Stored data entries
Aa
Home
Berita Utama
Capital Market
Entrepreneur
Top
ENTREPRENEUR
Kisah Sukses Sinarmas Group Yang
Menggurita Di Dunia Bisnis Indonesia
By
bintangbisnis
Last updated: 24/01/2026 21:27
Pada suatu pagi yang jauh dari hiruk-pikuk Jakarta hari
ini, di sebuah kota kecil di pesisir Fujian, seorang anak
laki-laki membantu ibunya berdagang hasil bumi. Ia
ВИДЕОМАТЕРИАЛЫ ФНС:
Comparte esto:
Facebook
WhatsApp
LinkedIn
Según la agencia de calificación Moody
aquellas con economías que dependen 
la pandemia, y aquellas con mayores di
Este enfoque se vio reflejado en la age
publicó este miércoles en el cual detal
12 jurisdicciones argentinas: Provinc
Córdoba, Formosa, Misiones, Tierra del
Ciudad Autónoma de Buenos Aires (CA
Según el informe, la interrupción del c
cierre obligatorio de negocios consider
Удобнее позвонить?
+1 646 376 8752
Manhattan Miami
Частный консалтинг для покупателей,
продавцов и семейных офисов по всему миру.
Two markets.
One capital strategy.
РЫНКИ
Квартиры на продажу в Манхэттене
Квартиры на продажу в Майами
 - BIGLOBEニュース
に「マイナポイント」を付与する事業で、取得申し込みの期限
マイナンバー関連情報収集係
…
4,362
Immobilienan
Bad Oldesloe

--

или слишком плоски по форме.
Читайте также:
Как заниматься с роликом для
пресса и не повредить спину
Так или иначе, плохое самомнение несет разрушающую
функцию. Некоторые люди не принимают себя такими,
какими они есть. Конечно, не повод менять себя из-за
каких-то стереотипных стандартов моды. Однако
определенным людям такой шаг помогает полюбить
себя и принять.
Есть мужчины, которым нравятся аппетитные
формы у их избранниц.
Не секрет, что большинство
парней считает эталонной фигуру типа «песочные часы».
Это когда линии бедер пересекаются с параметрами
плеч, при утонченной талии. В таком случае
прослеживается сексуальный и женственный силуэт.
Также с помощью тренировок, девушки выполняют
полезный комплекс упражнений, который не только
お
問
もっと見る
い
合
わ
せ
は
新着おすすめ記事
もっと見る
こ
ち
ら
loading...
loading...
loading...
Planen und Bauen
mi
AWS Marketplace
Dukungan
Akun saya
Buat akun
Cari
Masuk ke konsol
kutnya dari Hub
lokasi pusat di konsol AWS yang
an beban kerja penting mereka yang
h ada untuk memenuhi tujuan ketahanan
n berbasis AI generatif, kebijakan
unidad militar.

The task:
With the line that has "или слишком плоски по форме." as the first and the line that has "unidad militar." as the last, repeat exactly that run of lines above and no more.

Response to the task:
или слишком плоски по форме.
Читайте также:
Как заниматься с роликом для
пресса и не повредить спину
Так или иначе, плохое самомнение несет разрушающую
функцию. Некоторые люди не принимают себя такими,
какими они есть. Конечно, не повод менять себя из-за
каких-то стереотипных стандартов моды. Однако
определенным людям такой шаг помогает полюбить
себя и принять.
Есть мужчины, которым нравятся аппетитные
формы у их избранниц.
Не секрет, что большинство
парней считает эталонной фигуру типа «песочные часы».
Это когда линии бедер пересекаются с параметрами
плеч, при утонченной талии. В таком случае
прослеживается сексуальный и женственный силуэт.
Также с помощью тренировок, девушки выполняют
полезный комплекс упражнений, который не только
お
問
もっと見る
い
合
わ
せ
は
新着おすすめ記事
もっと見る
こ
ち
ら
loading...
loading...
loading...
Planen und Bauen
mi
AWS Marketplace
Dukungan
Akun saya
Buat akun
Cari
Masuk ke konsol
kutnya dari Hub
lokasi pusat di konsol AWS yang
an beban kerja penting mereka yang
h ada untuk memenuhi tujuan ketahanan
n berbasis AI generatif, kebijakan
unidad militar.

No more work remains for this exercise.